Maybe because we've already had three weeks of school and the idea of a "Welcome Back" speech seems past the expiraton date, I didn't think too much about the email. While I always want to consider whether something like this applies to what we're talking about in Ethics, in light of the fact that my students are gearing up for their first major test next week (and Tuesday finishes up our discussion for that), I figured I'd watch the speech on YouTube and, if anything seemed to apply, bring it in to class afterward.
This idea might get complicated, however, as apparently we had parents (not a lot, but a vocal few) express that if WCA showed the speech, they would keep their kids home from school.
When I got home later in the day, I asked Megan what she had been reading in the blogosphere about President Obama's planned speech, and she told me there were several "sick out" campaigns being organized for Tuesday, mostly by parents whose kids were in public school (though homeschoolers seemed all too eager to jump on the bandwagon as well). When I told her about the phone calls at Westminster, her response was the same as mine.
Am I missing something here? If it's not in the home (and why a homeschooling family would not use this as an opportunity for discussion I have no idea – we are), I would think parents would at least want their kids engaging live presentations like President Obama's in a Christian school, where I as a teacher am going to ask questions like "What can we affirm?" (importance of education, faithful study, etc.) or "What needs to be challenged?" (ideas different from Scriptural truth, etc.). It shouldn't matter who the speaker is – these are the conversations I would think a parent would be PRAYING to take place. Why keep your kids home from them?

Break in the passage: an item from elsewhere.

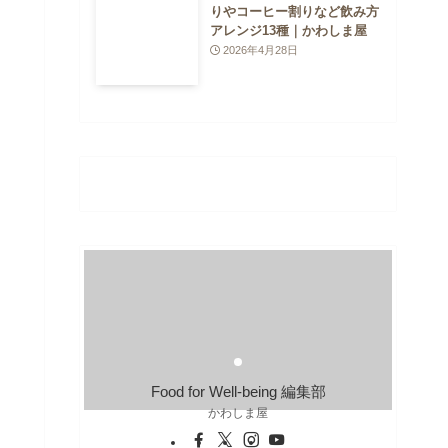
りやコーヒー割りなど飲み方
アレンジ13種｜かわしま屋
2026年4月28日
Food for Well-being 編集部
かわしま屋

This logic does not compute; after all, why are they/we here?
At some point, Christians have got to stop putting the mental in fundamentalist and start interacting with the world. Teaching our kids to stick their heads in the sand and ignore anyone they may not totally agree with is, in a word, unChristian. Folks, we can't counter the culture unless we encounter the culture, so let's take off the blinders, read through Acts 17 again, and be some salt and light around here for crying out loud.